Nezouh: a dreamy picture of life under siege

This gentle film by Soudade Kaadan suggests that accounts of life during wartime in Syria can be about matters other than death – namely hope, love, teenage reverie, and the comedy of family life.

11 October 2022

By Jonathan Romney

Hala Zein as Zeina in Nezouh (2022)
Sight and Sound

“What?” a character exclaims in a self-referential moment in Nezouh. “A film in Syria where no-one dies?” Death and jeopardy may be ever-present on the horizon, and outside the walls of heroine Zeina’s battle-ravaged Damascus apartment. But the bet taken by Soudade Kaadan’s film is that an account of life under siege in Syria can be about matters other than death – hope, love, teenage reverie, the comedy of everyday family life.

Nezouh sets out to be a gentler, dreamier, more upbeat film about the experience of life during conflict and the prospect of displacement: ‘nezouh’, an opening title explains, means ‘displacement of soul, water and people’, but the word and the prospect are anathema to Zeina’s father Motaz, who won’t countenance his family leaving town. Kaadan’s second feature, following 2018’s The Day I Lost My Shadow, Nezouh offers a very different image of the Syrian conflict from, say, Philippe Van Leeuw’s claustrophobic siege drama Insyriated (2017) or the urgent reportage shot by Waad al-Kateab in 2019 documentary For Sama, depicting brutal everyday conditions in Aleppo. Told from the perspective of a teenage girl with ordinary teenage dreams, and touched with elements of fantasy and magical realism, Nezouh is essentially a Young Adult version of life under fire, and a certain preciousness is baked into the package.

A foremost element is routine family conflict, depicted either comically or as emotionally tense melodrama. Both Zeina and her mother Hala want to leave town, as most of their neighbours have. Zeina’s older sisters are already gone, one of them in Europe while the other is uncontactable, and possibly in danger, somewhere beyond the city – which it may be possible to leave through a rumoured tunnel. Motaz, however, insists that the family stay put: even when their home has holes blown in its walls and roof, he attempts to maintain a safe nest through desultory measures like hanging up sheets, his attitude summed up by his insistence, “I’m a mechanic – I’ll fix it!” A bullish hulk of an actor, Samir al-Masri gives a lively, affecting performance, playing Motaz to sometimes downright clownish effect as an ambivalent figure. On one hand, Motaz is a determined, responsible man determined to support his family, heading on dangerous sorties into the city to bring back supplies; on the other, he’s a blustering, heavy-handed patriarch, and a fool who insists on keeping up appearances while the world literally crumbles: when a family of neighbours wave to them across the ruins, Motaz’s first thought is to shout to Hala to cover her hair.
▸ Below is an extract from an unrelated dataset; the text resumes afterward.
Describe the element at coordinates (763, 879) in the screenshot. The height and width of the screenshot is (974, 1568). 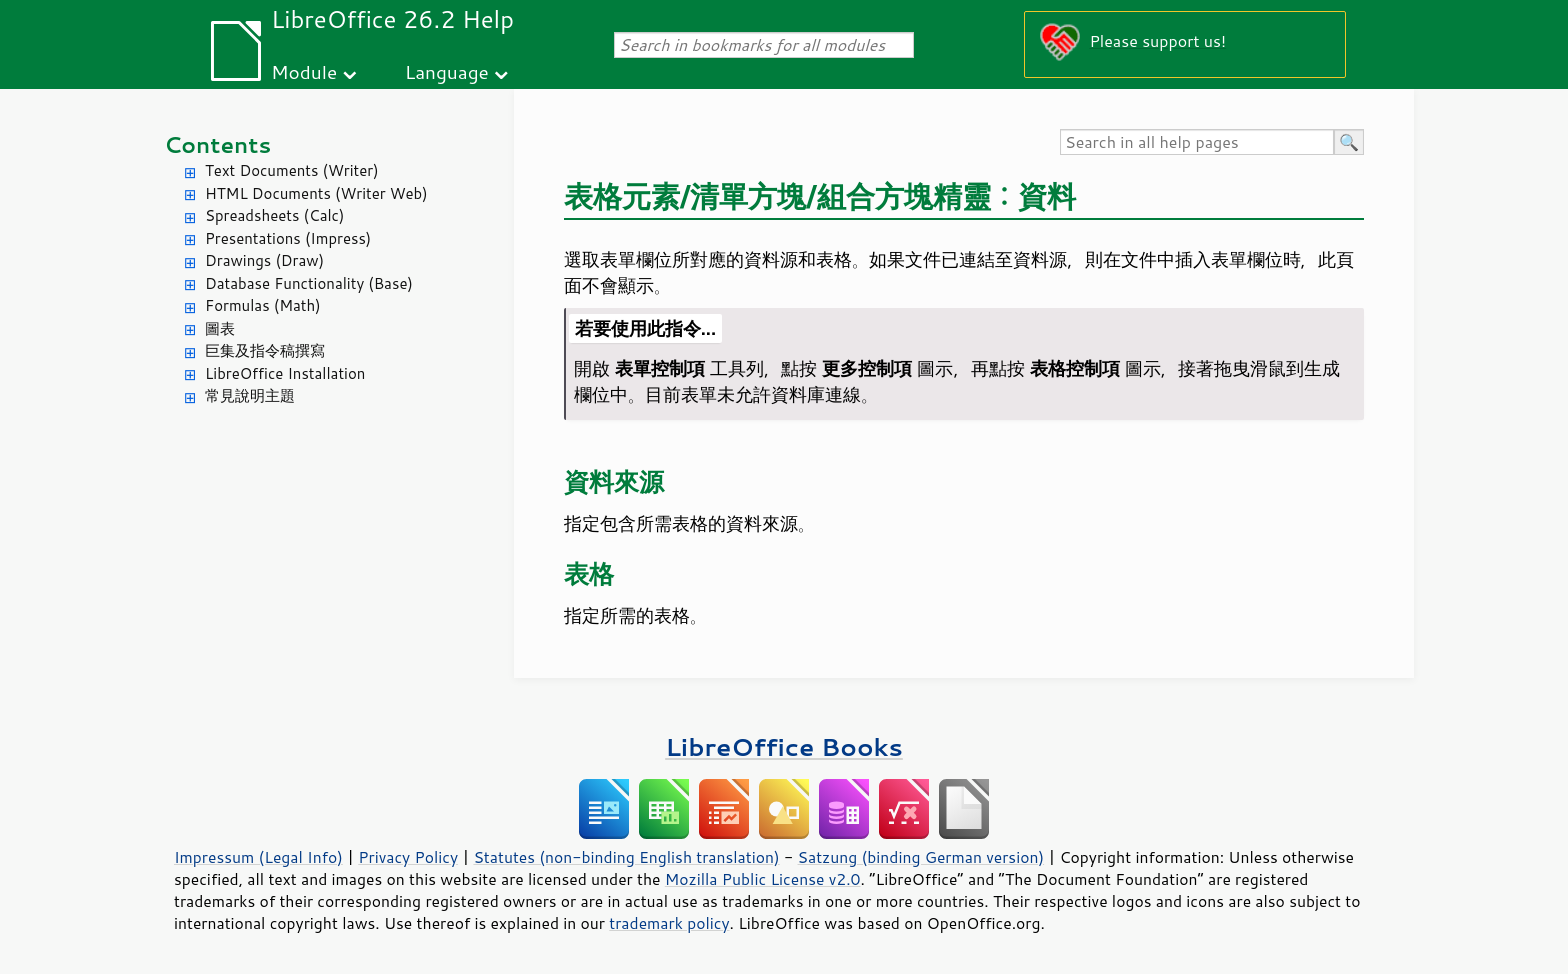
I see `Mozilla Public License v2.0` at that location.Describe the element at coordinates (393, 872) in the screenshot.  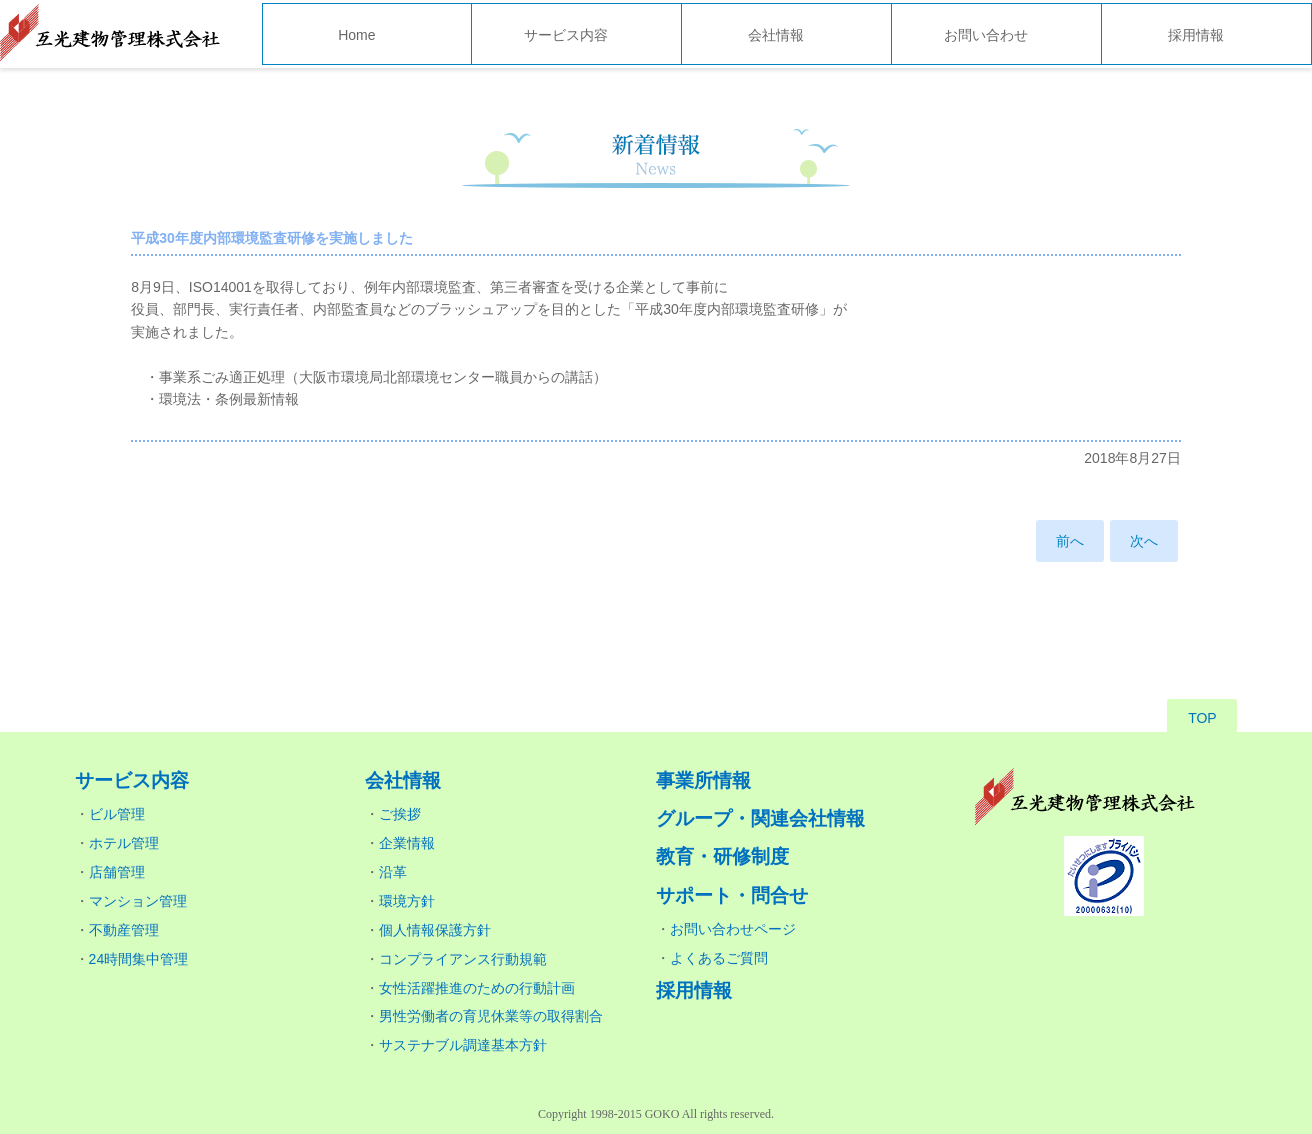
I see `沿革` at that location.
Hala and Zeina, meanwhile, are allies, individually sharing the same dreams of escape – an aspect brought home when both find a moment of freedom dancing to the same pop song but in separate rooms. They later become allies in a courageous journey into the outside world, as finally – after a long section restricted to the flat and its rooftop – the action opens up, with mother and daughter fleeing through a ghostly devastated city (one of the film’s Turkish locations).

Nezouh is also the story of emergent teenage love, in the burgeoning tenderness between Zeina and neighbour boy Amer, a budding war correspondent who proves a tech-savvy helper to the family. The coming-of-age element comes to the fore in an overtly erotic moment: close-up of the teenagers’ lips as they eat juicy red berries.

Undeniably a beautifully crafted film, this UK/Syrian/France/Qatari co-production is an example of eminently commercial, somewhat soft-edged international art cinema. Kaadan’s co-editor is Nelly Quettier (a collaborator with Leos Carax, Claire Denis and Ursula Meier), while one of two credited DoPs is Hélène Louvart, who has recently worked with directors including Eliza Hittmann, Léonor Serraille, Karim Ainouz and Alice Rohrwacher. The visual austerity you might expect of the setting is offset by intense luminescence, with sheaves of blazing daylight and plentiful lens flare, while wide angles open up the enclosure of the flat. Kaadan also favours sometimes jarring dream images: Zeina skimming stones in the sky as if on water: a moment when she falls through her roof in a slow-motion rapture, drifting through an imaginary night sky studded with constellations. The gently lyrical score by Rob Lane and Rob Manning, using jangling North African string instruments, is a little over-insistent on signalling moments of sublimity. An alert, exuberant, sometimes mischievous performance from young lead Hala Zein anchors the film nicely when it threatens to veer off into the over-rhetorical ether.

Nezouh is part of the Official Competition at the 2022 London Film Festival; it is screening on 11 and 13 October.